Worth seeing: | as an earthbound drama about loss and guilt rather than the science fiction film suggested by the marketing |
Director: | Mike Cahill |
Featuring: | Brit Marling, William Mapother, Flint Beverage, Jordan Baker, Matthew-Lee Erlbach, Robin Taylor |
Length: | 92 minutes |
Certificate: | 12A |
Country: | US |
Released: | 9th December 2011 |
WHAT’S IT ABOUT?
Rhoda (Brit Marling) is an incredibly bright and ambitious high school student. The recent discovery of a new planet, very much like our own, has only increased her enthusiasm for becoming an astronaut – an ambition very much within her capability.
On the way back from celebrating her latest educational success, a little the worse for wear, she crashes into a car that’s stopped at traffic lights, killing a woman and child.
After serving four years in prison, Rhoda emerges into a world where she no longer seems to fit. All her ambition and drive have gone and she takes a job as a cleaner.
Unable to come to terms with what she has done, wracked with guilt, she manages to trace the man who lost his family in the accident; a formerly successful composer, John Burroughs (William Mapother), who’s become a recluse since the tragedy.
She turns up at his home, with the intention of apologising, but loses her courage, and saying the first thing that comes to her mind, she ends up becoming his cleaner.
Through her regular visits, she’s at least able to restore some order to his life and over the weeks, they become friends.
Slowly, they help each other emerge from their shells, which helps him return to his music, while she starts to contemplate science again – more specifically, that other earth – Earth 2 as it’s become known. She decides to enter a competition to try to win a seat on the first flight to the planet’s closest cosmic neighbour.
The closer they grow, the harder it is for her to open up to him and address the elephant in the room. Having fought to find herself again and kick-start her life, can she bring herself to risk it all again by coming clean?
WHAT’S IT LIKE?
This is a peculiar blend of low budget, science fiction and drama – last seen, perhaps, in the British thriller Monsters. But this has less of the science fiction and more of the drama.
In fact, although it’s called Another Earth and it’s about a budding young scientist who’s desperate to fly to another planet, it’s actually a film about a woman trying to get over her guilt for the one foolish action of her young life – with the science storyline serving as little more than narrative wallpaper; the planet is rarely featured as anything more than an image in the cloudless sky.
Having the space race going on in the background, oddly, detracts somewhat from the dramatic tension of the guilt-ridden accidental killer and the bond she’s formed with the unknowing person who has suffered as a result of her action. And the story of a science student who doubts her vocation when the chance to achieve her dreams is offered to her feels like it could have been an effective episode of the Twilight Zone – for those who remember what that was.

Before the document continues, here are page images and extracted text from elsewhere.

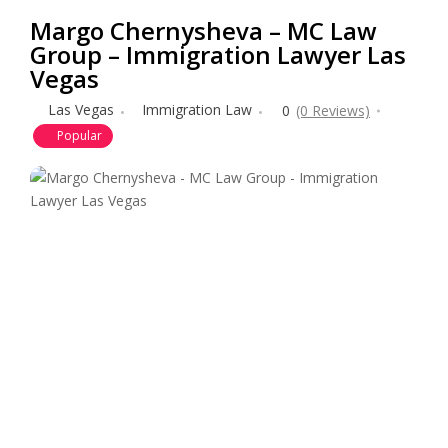
Margo Chernysheva – MC Law
Group – Immigration Lawyer Las
Vegas
Las Vegas
Immigration Law
0
(0 Reviews)
Popular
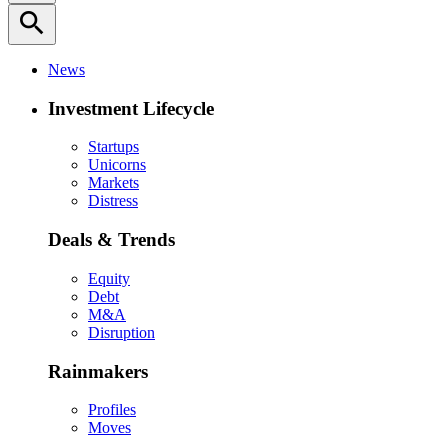
search
News
Investment Lifecycle
Startups
Unicorns
Markets
Distress
Deals & Trends
Equity
Debt
M&A
Disruption
Rainmakers
Profiles
Moves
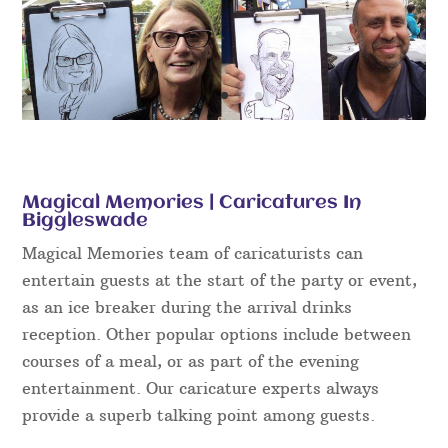
Magical Memories | Caricatures In
Biggleswade
Magical Memories team of caricaturists can
entertain guests at the start of the party or event,
as an ice breaker during the arrival drinks
reception. Other popular options include between
courses of a meal, or as part of the evening
entertainment. Our caricature experts always
provide a superb talking point among guests.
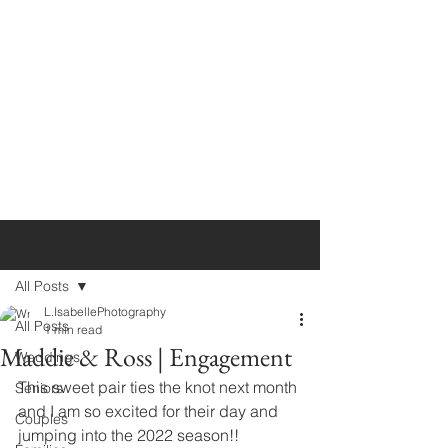
Post
All Posts
L.IsabellePhotography
All Posts
1 min read
Maddie & Ross | Engagement
Weddings
This sweet pair ties the knot next month 
Seniors
and I am so excited for their day and 
Couples
jumping into the 2022 season!!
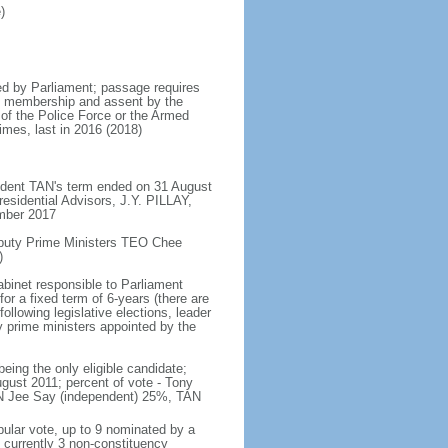
)
d by Parliament; passage requires
ent membership and assent by the
 of the Police Force or the Armed
imes, last in 2016 (2018)
ident TAN's term ended on 31 August
esidential Advisors, J.Y. PILLAY,
ember 2017
eputy Prime Ministers TEO Chee
)
abinet responsible to Parliament
or a fixed term of 6-years (there are
ollowing legislative elections, leader
ty prime ministers appointed by the
ing the only eligible candidate;
gust 2011; percent of vote - Tony
N Jee Say (independent) 25%, TAN
pular vote, up to 9 nominated by a
 currently 3 non-constituency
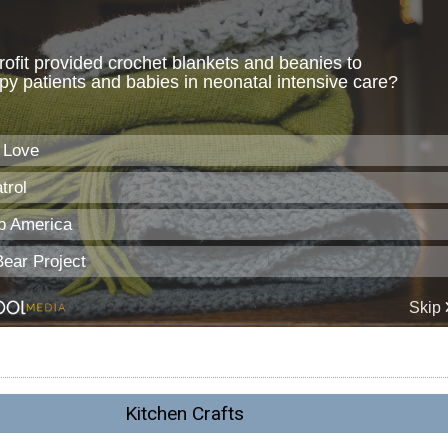
Kitchen Crafts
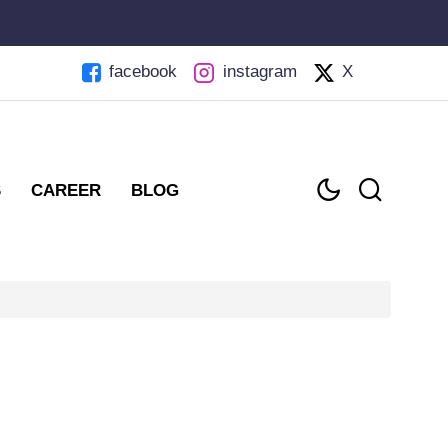
facebook
instagram
X
S
CAREER
BLOG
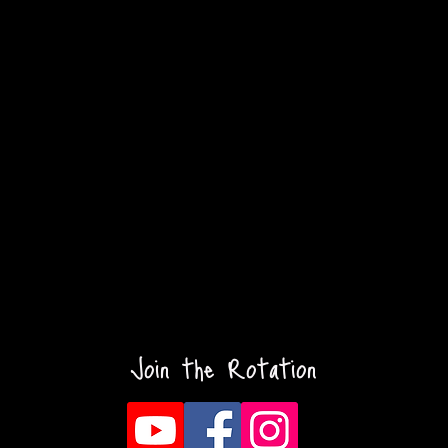
Join the Rotation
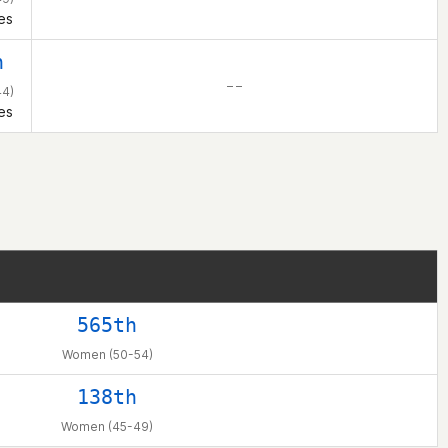
es
h
– –
4)
es
565th
Women (50-54)
138th
Women (45-49)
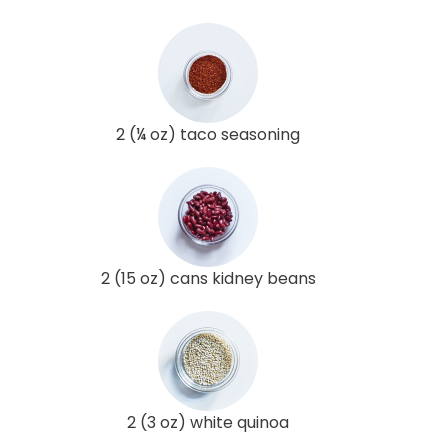
2 (¼ oz) taco seasoning
2 (15 oz) cans kidney beans
2 (3 oz) white quinoa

William (Tom Cruise’s cousin) Mapother and Brit Marling deliver suitably understated performances, which seem to weigh the film down with gravity; there’s very little levity – that said, while the story doesn’t require much, if 50/50 can squeeze an entire comedy out of cancer, some small element of light relief might have been welcome.

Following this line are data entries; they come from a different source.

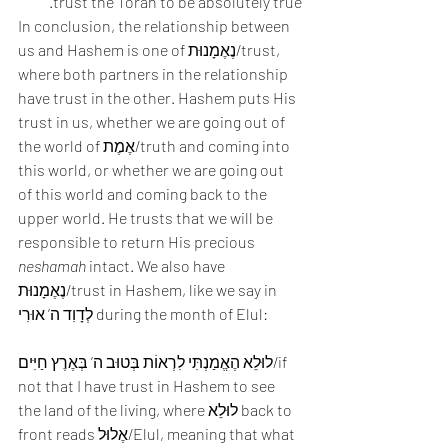
trust the Torah to be absolutely true. 
In conclusion, the relationship between 
us and Hashem is one of נֶאֶמָנוּת/trust, 
where both partners in the relationship 
have trust in the other. Hashem puts His 
trust in us, whether we are going out of 
the world of אֶמֶת/truth and coming into 
this world, or whether we are going out 
of this world and coming back to the 
upper world. He trusts that we will be 
responsible to return His precious 
neshamah
 intact. We also have 
נֶאֶמָנוּת/trust in Hashem, like we say in 
לְדָוִד ה’ אוּרִי during the month of Elul:
לוּלֵא הֶאֱמַנְתִּי לִרְאוֹת בְּטוּב ה’ בְּאֶרֶץ חַיִּים/if 
not that I have trust in Hashem to see 
the land of the living, where לוּלֵא back to 
front reads אֶלוּל/Elul, meaning that what 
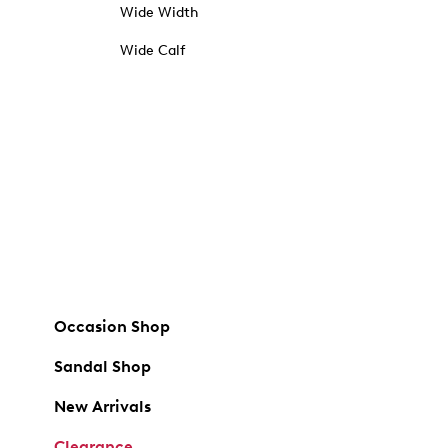
Wide Width
Wide Calf
Occasion Shop
Sandal Shop
New Arrivals
Clearance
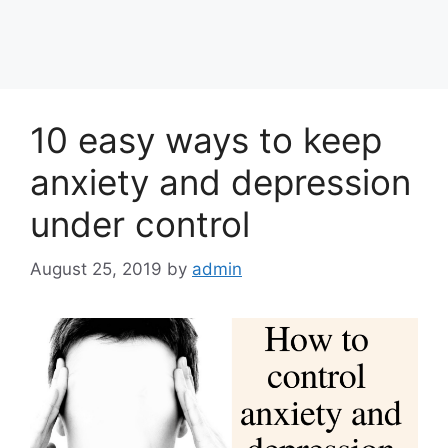
10 easy ways to keep
anxiety and depression
under control
August 25, 2019
by
admin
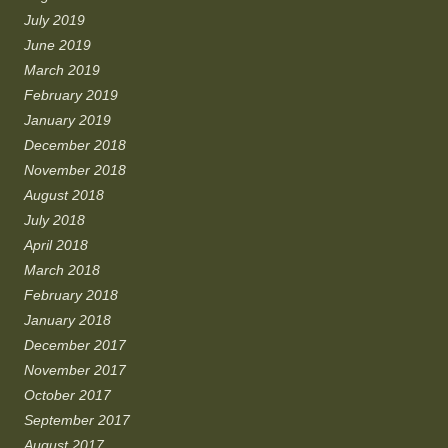
July 2019
June 2019
March 2019
February 2019
January 2019
December 2018
November 2018
August 2018
July 2018
April 2018
March 2018
February 2018
January 2018
December 2017
November 2017
October 2017
September 2017
August 2017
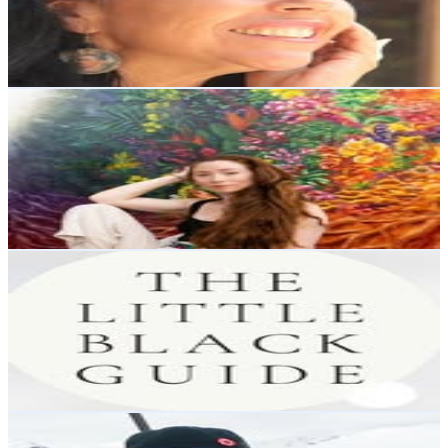
5.6K
Avg.Views
0.6
% Engagement Rate
595.7
-
968.6
USD Est. Pricing
Get Email & Audience Data
Alonsa Guevara
@
alonsaguevara
Chile
81.3K
Followers
7.6K
Avg.Views
0.3
% Engagement Rate
328
-
533.4
USD Est. Pricing
Get Email & Audience Data
THE LITTLE BLACK GUIDE
@
thelittle_blackguide
Chile
79.3K
Followers
5.1K
Avg.Views
0.5
% Engagement Rate
319.9
-
520.2
USD Est. Pricing
Get Email & Audience Data
Anaïs Afrika Rekus Polanska
@
anaisafrika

While this does seem to be another example of the increasingly common practice of trying to squeeze two very distinct films into one feature length package (last week’s Hugo is the most recent to come to mind), the first-time director Mike Cahill just about manages to hold them together convincingly.
Perhaps the biggest failure of the film is neither on his part nor on that of the actors but down to the marketers who are selling it more as a science fiction film that seems to promise a tale about the excitement of the discovery of what you might find on a planet like ours, when it’s truthfully an earthbound drama about loss and guilt, where the science should be read less literally than as a metaphor for our dreams.